5. Shareholders Activism
Shareholder activism is a way in which shareholders can influence a corporation’s behaviour by exercising their rights as owners. There are numerous ways in which shareholders may influence the board of directors and management ranging from dialogue with management to voice their concerns about a particular issue to formal proposals that are voted on by all shareholders at a company’s annual meetings2.
Engagement of shareholders in corporate governance is capturing the attention of policymakers and corporate governance activists, albeit slowly. Retail shareholders or individual shareholders, although contribute to the equity capital of companies, they have a little influence and power in the functioning of companies. The legal framework and policy initiatives of the regulators are geared towards the protection of the interest of investors including minority shareholders. A recent positive phenomenon is that of the institutional investors who have started voicing their voice and concerns, in many cases forcing reversal of the resolutions adopted by companies.
Shareholders activism is getting manifested through the following:
Institutional Investors
The institutional investors are an important force to monitor the controlling groups to ensure that the company is run for the interest of all the investors. Institutional investors especially the mutual funds can influence corporate governance since they hold substantial shares in companies. In developed countries, institutional investors get CEO’s changed, blocked mega mergers, practices changed, accounting practices re-examined, stock-options changed. The institutional investors are ‘as good as regulators’. Many leading institutional investors in the U.S.A. and U.K. publish their own corporate governance codes, which set out what they expect of the board of the companies in which they invest. For example, TIAA-CREF in the U.S.A., Hermes in the U.K. has brought out its policy statement on corporate governance. Council of Institutional Investors (CII) representing the institutions investing in the US public companies has also published standards for voluntary practices.

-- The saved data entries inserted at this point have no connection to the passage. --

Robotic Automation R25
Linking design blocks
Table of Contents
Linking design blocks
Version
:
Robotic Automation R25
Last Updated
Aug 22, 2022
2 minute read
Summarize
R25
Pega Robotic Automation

Most corporate codes worldwide including the OECD Principles of Corporate Governance advise the institutional investors to intervene, state their voting policies and exercise voting power at the general meetings of the companies. The U.K. Combined Code (2008), for example, recommends that the institutional shareholders should enter into a dialogue with companies based on the mutual understanding of objectives. The Code cast a responsibility on the institutional investors to make considered use of their votes. The Malaysian Code also provides ‘institutional shareholders have a responsibility to make considered use of their votes. Institutional investors should encourage direct contact with companies, including constructive communication with both senior management and board members about performance, corporate governance, and other matters affecting shareholders’ interest.’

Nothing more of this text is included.